Define Tools as OpenAI Function Schemas

TOOL_SCHEMAS = [
    {
        "type": "function",
        "function": {
            "name": "search_wikipedia",
            "description": "Search Wikipedia for a query and return the first paragraph.",
            "parameters": {
                "type": "object",
                "properties": {
                    "query": {"type": "string", "description": "The search query"}
                },
                "required": ["query"],
            },
        },
    },
    {
        "type": "function",
        "function": {
            "name": "calculator",
            "description": "Evaluate a mathematical expression.",
            "parameters": {
                "type": "object",
                "properties": {
                    "expression": {"type": "string", "description": "Math expression to evaluate"}
                },
                "required": ["expression"],
            },
        },
    },
    {
        "type": "function",
        "function": {
            "name": "get_current_weather",
            "description": "Get current weather for a city.",
            "parameters": {
                "type": "object",
                "properties": {
                    "city": {"type": "string", "description": "City name"}
                },
                "required": ["city"],
            },
        },
    },
]

The Function-Calling Agent Loop

With native function calling, the LLM returns structured tool_calls objects instead of text to parse:

def run_function_calling_agent(
    query: str,
    tools: dict = TOOLS,
    tool_schemas: list = TOOL_SCHEMAS,
    model: str = "gpt-4o-mini",
    max_steps: int = 8,
    verbose: bool = True,
) -> str:
    """ReAct agent using OpenAI's native function calling."""
    messages = [
        {"role": "system", "content": "You are a helpful assistant. Use tools to answer questions accurately."},
        {"role": "user", "content": query},
    ]

    for step in range(max_steps):
        response = client.chat.completions.create(
            model=model,
            messages=messages,
            tools=tool_schemas,
            tool_choice="auto",
            temperature=0,
        )

        msg = response.choices[0].message
        messages.append(msg)

        # If no tool calls, we have a final answer
        if not msg.tool_calls:
            if verbose:
                print(f"\n--- Step {step + 1}: Final Answer ---")
                print(msg.content)
            return msg.content

        # Process each tool call
        for tool_call in msg.tool_calls:
            name = tool_call.function.name
            args = json.loads(tool_call.function.arguments)

            if verbose:
                print(f"\n--- Step {step + 1}: Tool Call ---")
                print(f"  Tool: {name}")
                print(f"  Args: {args}")

            if name in tools:
                result = tools[name](**args)
            else:
                result = f"Error: Unknown tool '{name}'"

            if verbose:
                print(f"  Result: {result[:200]}...")

            # Append the tool result
            messages.append({
                "role": "tool",
                "tool_call_id": tool_call.id,
                "content": str(result),
            })

    return "Agent reached maximum steps."

Text Parsing vs. Function Calling

Aspect Text Parsing (Raw ReAct) Native Function Calling
Reliability Fragile — regex can break on format variations Robust — structured JSON output
Model compatibility Works with any LLM (including open-source) Requires function-calling support (OpenAI, Anthropic, etc.)
Parallel tool calls One tool per step Can call multiple tools in one step
Transparency Explicit Thought: traces visible Thoughts may be hidden in internal reasoning
Latency One LLM call per step Same, but can batch parallel calls

Recommendation: Use native function calling for production agents with supported models.
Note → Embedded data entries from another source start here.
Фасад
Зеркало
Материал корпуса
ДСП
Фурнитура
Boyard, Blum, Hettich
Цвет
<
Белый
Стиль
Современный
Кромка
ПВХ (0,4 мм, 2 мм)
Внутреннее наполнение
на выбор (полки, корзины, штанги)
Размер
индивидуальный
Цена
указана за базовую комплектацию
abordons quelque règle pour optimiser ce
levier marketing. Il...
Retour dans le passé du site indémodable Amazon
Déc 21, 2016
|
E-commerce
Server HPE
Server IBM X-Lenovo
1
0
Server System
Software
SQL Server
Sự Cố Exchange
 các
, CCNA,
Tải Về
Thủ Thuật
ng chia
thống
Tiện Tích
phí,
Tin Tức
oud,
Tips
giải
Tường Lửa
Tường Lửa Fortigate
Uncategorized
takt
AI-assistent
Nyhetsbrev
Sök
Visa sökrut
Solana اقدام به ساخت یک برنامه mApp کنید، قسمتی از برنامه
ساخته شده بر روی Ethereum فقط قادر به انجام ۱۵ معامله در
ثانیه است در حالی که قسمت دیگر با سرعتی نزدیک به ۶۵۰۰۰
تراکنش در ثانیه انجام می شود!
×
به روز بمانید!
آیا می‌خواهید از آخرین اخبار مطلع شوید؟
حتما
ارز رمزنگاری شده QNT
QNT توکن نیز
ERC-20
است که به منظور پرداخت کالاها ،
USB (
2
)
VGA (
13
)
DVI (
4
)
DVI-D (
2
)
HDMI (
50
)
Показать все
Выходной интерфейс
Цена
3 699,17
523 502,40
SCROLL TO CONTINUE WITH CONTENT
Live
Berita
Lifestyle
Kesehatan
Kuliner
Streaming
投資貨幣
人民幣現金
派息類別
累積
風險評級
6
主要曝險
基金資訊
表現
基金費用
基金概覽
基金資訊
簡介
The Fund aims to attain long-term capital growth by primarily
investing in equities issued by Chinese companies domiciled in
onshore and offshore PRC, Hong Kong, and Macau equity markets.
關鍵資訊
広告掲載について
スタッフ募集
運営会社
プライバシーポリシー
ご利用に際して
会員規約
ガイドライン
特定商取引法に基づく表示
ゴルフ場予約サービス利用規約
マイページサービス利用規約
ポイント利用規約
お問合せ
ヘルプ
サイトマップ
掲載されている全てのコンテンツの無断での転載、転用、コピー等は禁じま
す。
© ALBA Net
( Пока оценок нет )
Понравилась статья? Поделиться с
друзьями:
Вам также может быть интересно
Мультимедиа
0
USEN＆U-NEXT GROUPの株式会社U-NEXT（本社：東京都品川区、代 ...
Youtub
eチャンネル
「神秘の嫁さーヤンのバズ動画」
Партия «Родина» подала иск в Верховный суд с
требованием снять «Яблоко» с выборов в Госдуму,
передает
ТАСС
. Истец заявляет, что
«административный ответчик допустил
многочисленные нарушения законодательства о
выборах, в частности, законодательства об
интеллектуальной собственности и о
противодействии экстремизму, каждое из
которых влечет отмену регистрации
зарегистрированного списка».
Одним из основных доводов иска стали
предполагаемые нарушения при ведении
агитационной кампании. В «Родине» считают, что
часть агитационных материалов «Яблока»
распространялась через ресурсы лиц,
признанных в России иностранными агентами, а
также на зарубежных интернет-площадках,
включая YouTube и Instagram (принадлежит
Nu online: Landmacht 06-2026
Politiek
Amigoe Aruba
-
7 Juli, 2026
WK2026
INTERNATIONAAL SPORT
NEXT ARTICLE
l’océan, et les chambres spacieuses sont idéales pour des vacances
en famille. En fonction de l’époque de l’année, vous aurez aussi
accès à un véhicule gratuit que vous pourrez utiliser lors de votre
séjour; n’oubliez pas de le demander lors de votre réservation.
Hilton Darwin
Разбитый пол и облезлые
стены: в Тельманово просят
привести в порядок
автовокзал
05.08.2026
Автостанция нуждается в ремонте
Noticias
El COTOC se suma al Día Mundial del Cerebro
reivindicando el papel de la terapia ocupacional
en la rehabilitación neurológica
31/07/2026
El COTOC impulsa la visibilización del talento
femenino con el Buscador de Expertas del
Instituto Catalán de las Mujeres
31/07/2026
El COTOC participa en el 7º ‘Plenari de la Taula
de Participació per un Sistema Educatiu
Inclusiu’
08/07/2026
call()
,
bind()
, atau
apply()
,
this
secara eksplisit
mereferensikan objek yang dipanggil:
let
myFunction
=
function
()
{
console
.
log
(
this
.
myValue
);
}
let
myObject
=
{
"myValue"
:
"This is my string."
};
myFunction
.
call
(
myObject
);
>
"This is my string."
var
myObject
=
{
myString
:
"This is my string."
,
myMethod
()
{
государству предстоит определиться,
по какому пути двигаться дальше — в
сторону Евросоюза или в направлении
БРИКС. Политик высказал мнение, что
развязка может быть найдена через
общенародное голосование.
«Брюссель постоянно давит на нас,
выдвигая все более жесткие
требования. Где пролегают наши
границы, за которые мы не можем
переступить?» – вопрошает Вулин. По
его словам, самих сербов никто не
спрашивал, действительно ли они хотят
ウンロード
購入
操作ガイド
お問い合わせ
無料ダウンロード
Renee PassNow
Use text-parsed ReAct when working with open-source models or when you need explicit thought visibility.

ReAct Agent with LangGraph

LangGraph models the ReAct loop as a state graph — nodes are processing steps, edges define the flow, and conditional edges handle the “should I call a tool or return?” decision.

Architecture

graph TD
    A["__start__"] --> B["agent"]
    B --> C{"Tool calls<br/>in response?"}
    C -->|Yes| D["tools"]
    C -->|No| E["__end__"]
    D --> B

    style A fill:#4a90d9,color:#fff,stroke:#333
    style B fill:#9b59b6,color:#fff,stroke:#333
    style C fill:#f5a623,color:#fff,stroke:#333
    style D fill:#e67e22,color:#fff,stroke:#333
    style E fill:#1abc9c,color:#fff,stroke:#333

The graph has two nodes:

  1. agent: Calls the LLM with the current messages and tools
  2. tools: Executes any tool calls from the LLM’s response

A conditional edge after the agent node checks if the response contains tool calls. If yes, route to the tools node (which loops back to agent). If no, route to end.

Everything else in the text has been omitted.